Task instructions: Repeat every entry exactly. Do not include the pictures.

------------------------------------

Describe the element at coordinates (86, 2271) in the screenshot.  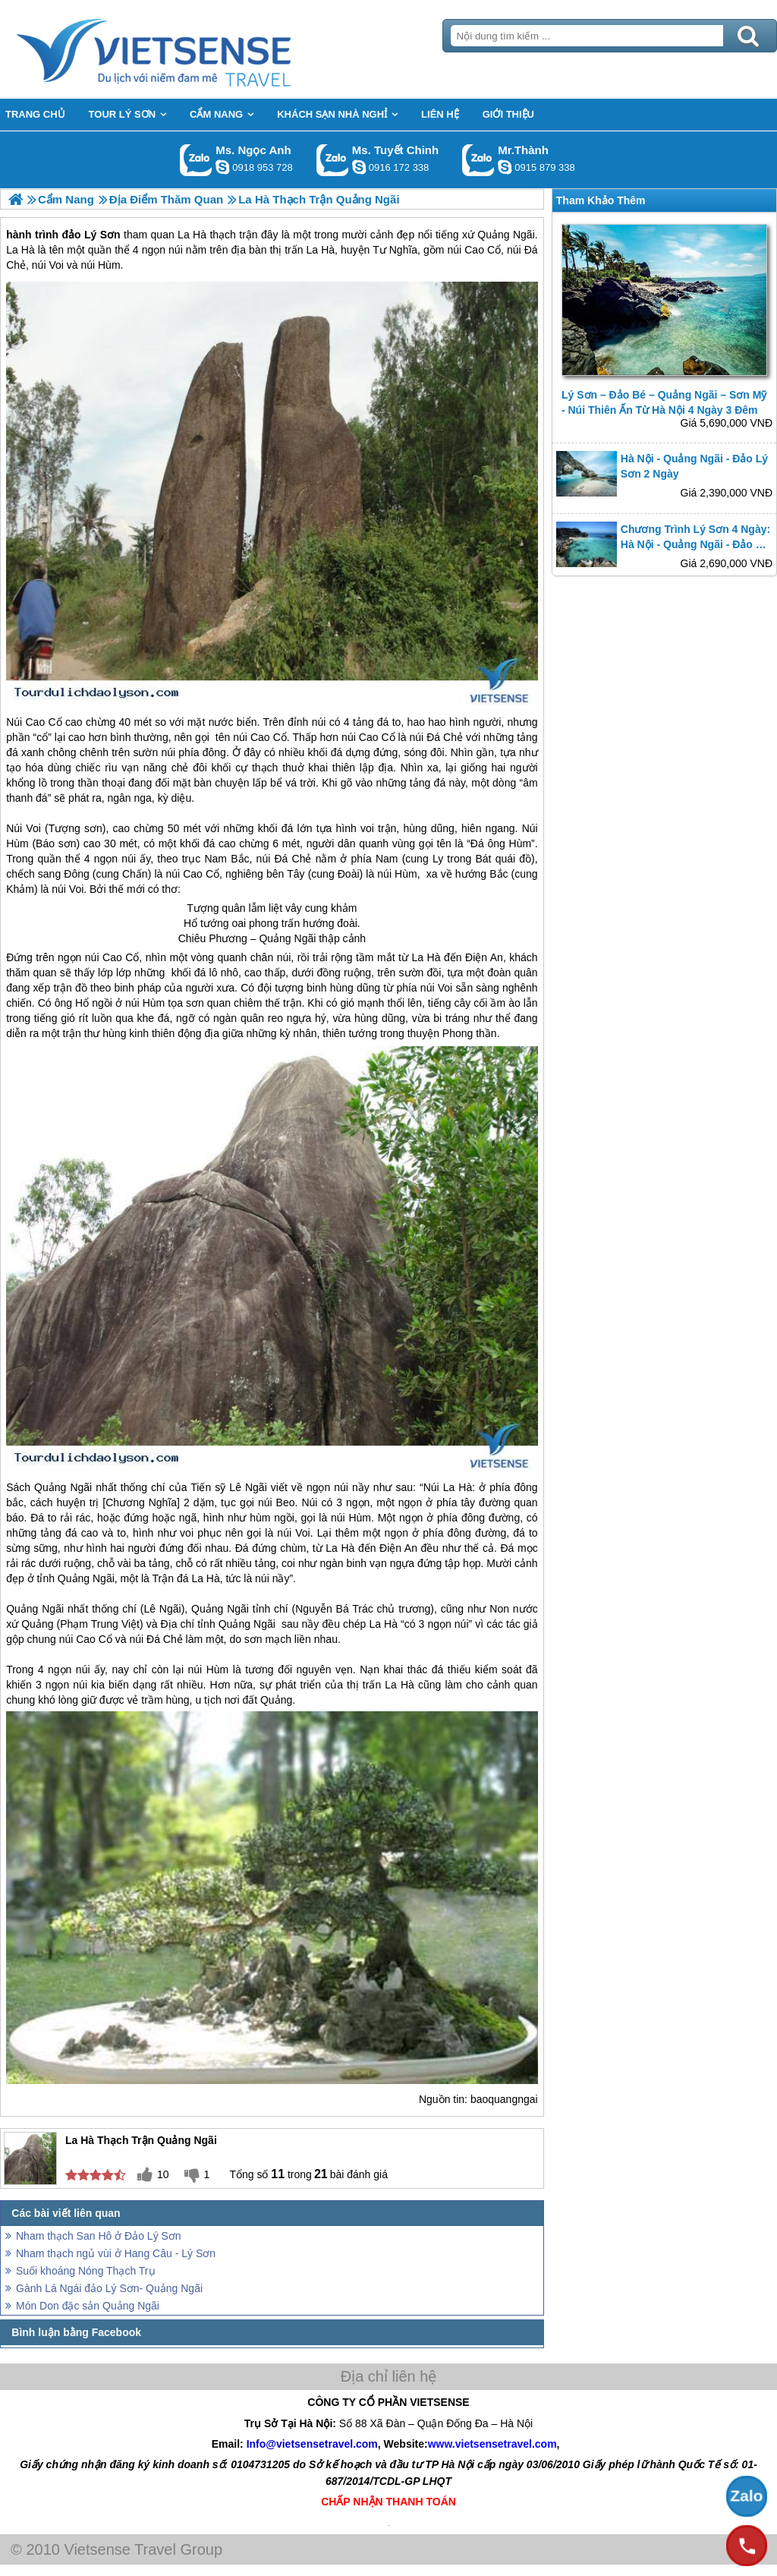
I see `Suối khoáng Nóng Thạch Trụ` at that location.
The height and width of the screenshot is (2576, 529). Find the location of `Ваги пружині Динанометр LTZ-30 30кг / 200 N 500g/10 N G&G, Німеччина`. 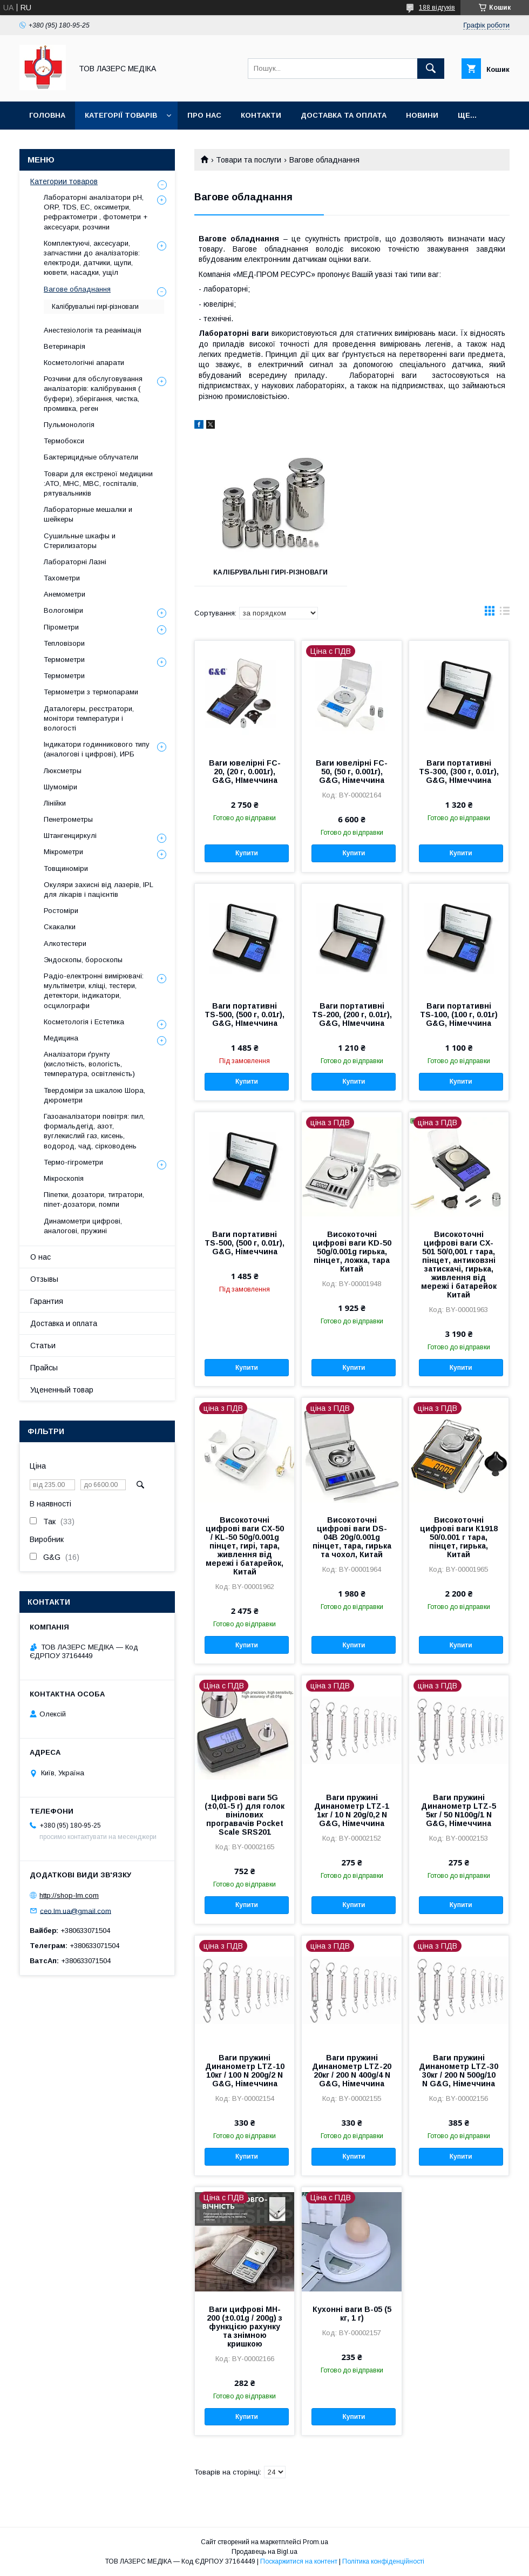

Ваги пружині Динанометр LTZ-30 30кг / 200 N 500g/10 N G&G, Німеччина is located at coordinates (458, 2070).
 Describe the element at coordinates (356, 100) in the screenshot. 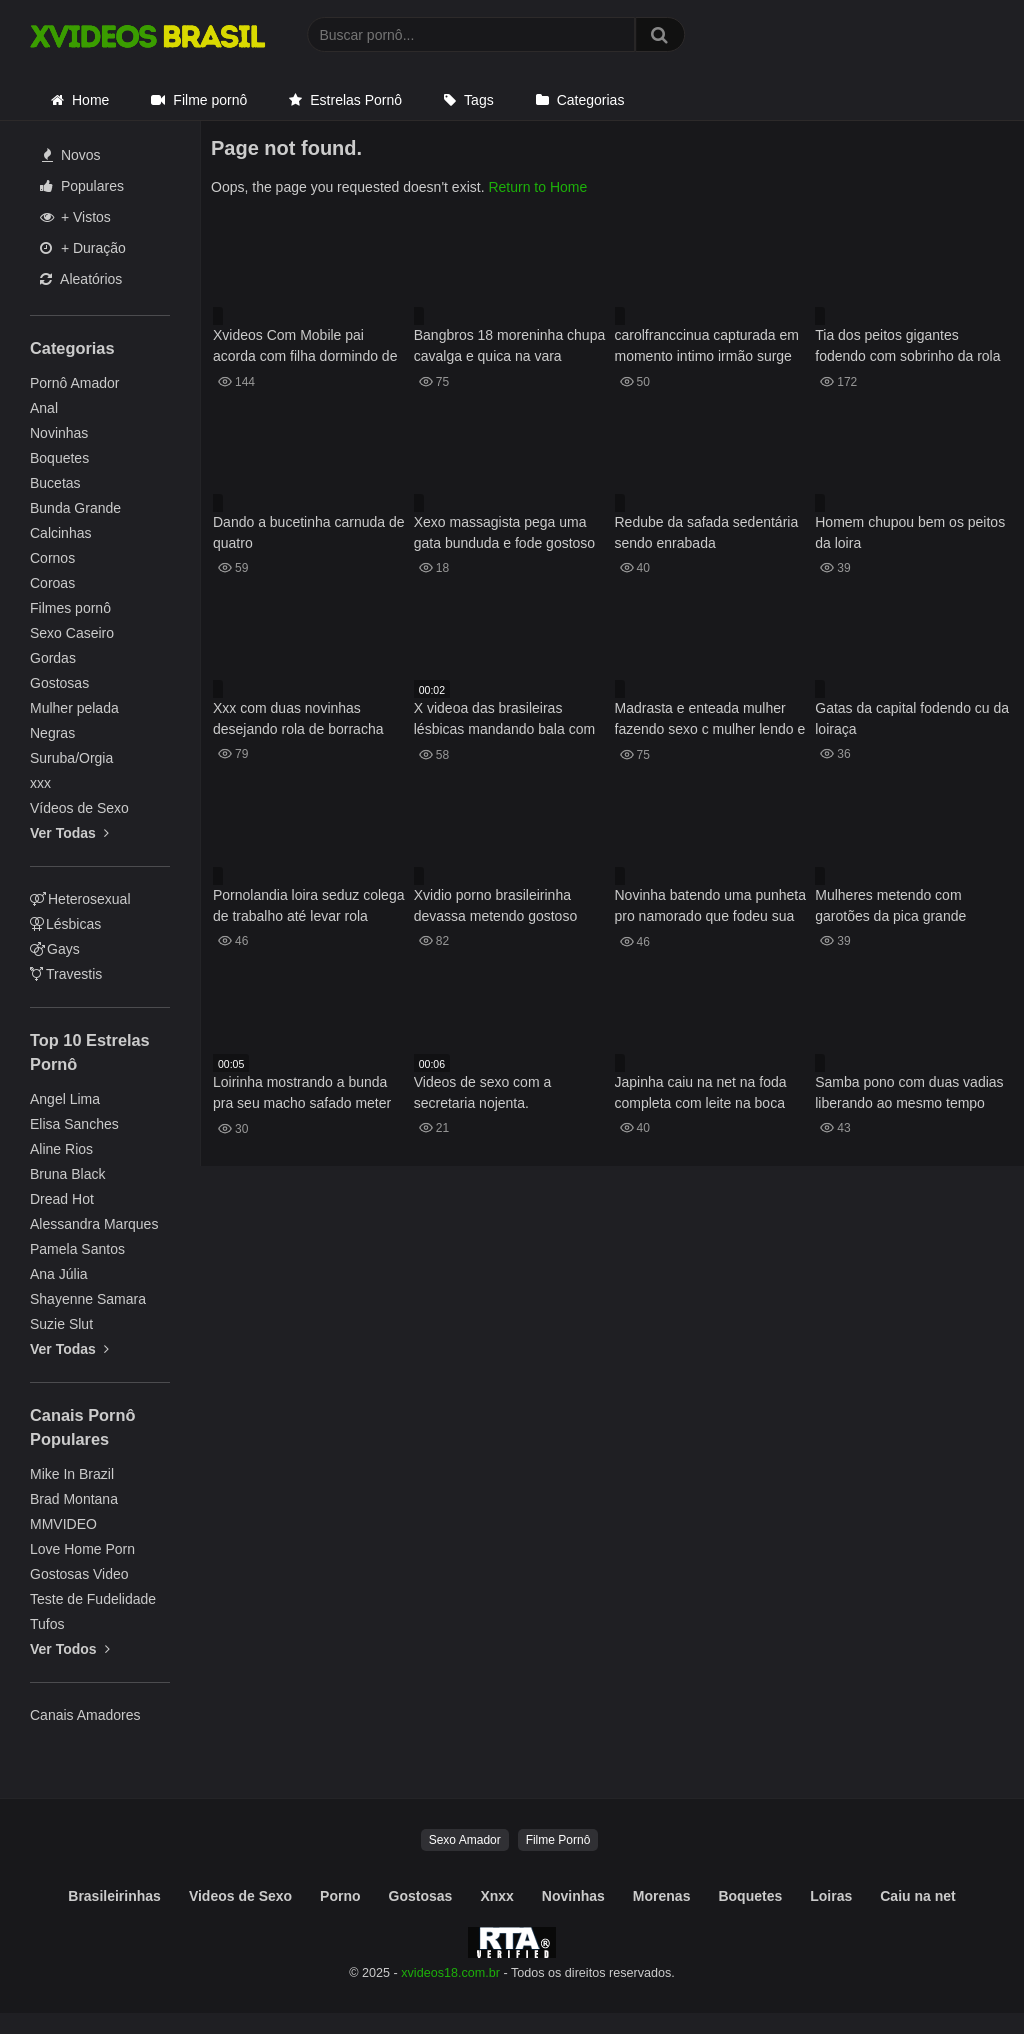

I see `Estrelas Pornô` at that location.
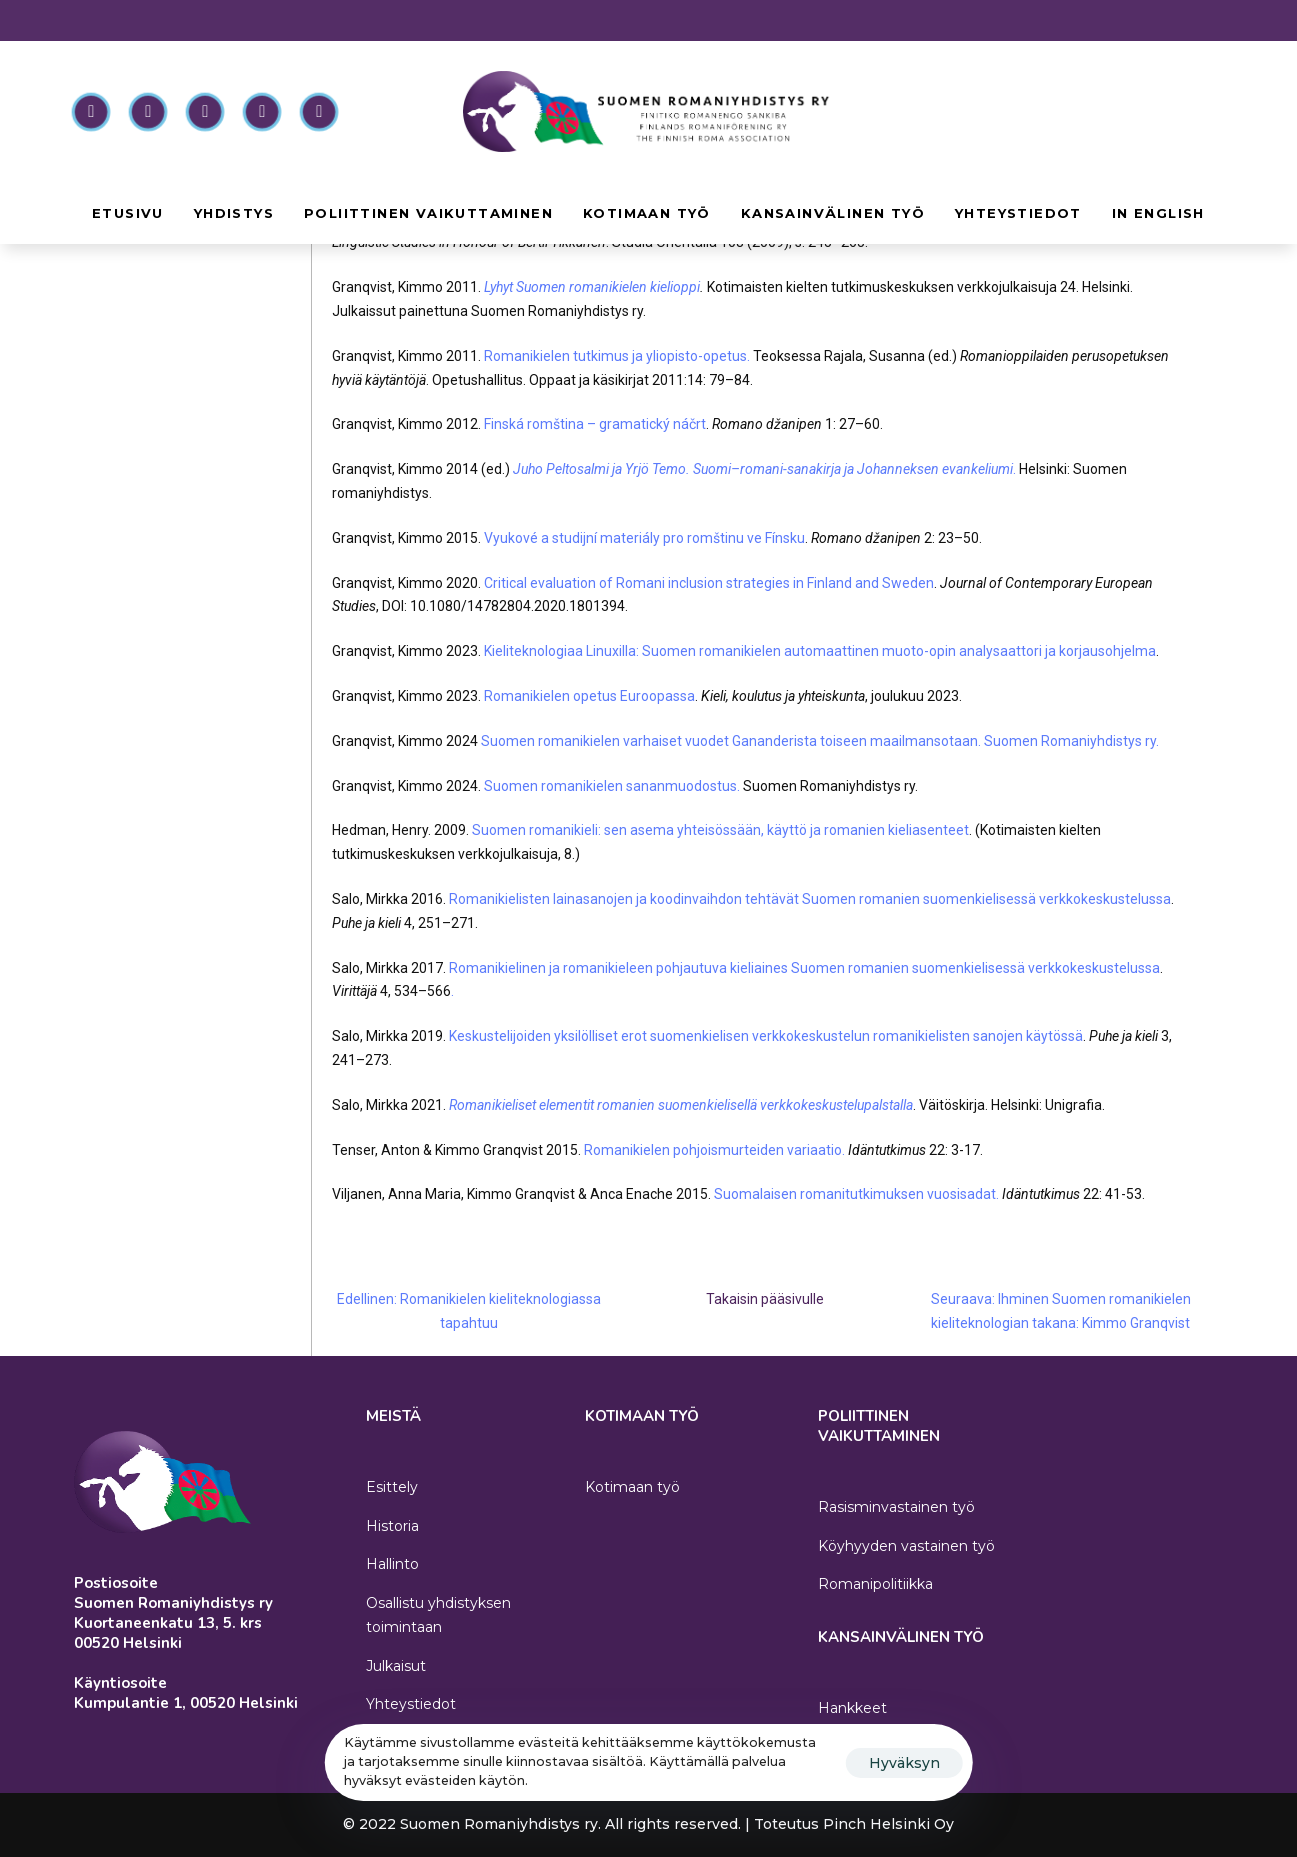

------------------------------------

Answer for this exercise:
Describe the element at coordinates (86, 2271) in the screenshot.  
I see `Suối khoáng Nóng Thạch Trụ` at that location.
The height and width of the screenshot is (2576, 529). Find the location of `Ваги пружині Динанометр LTZ-30 30кг / 200 N 500g/10 N G&G, Німеччина`. 

Ваги пружині Динанометр LTZ-30 30кг / 200 N 500g/10 N G&G, Німеччина is located at coordinates (458, 2070).
 Describe the element at coordinates (356, 100) in the screenshot. 

I see `Estrelas Pornô` at that location.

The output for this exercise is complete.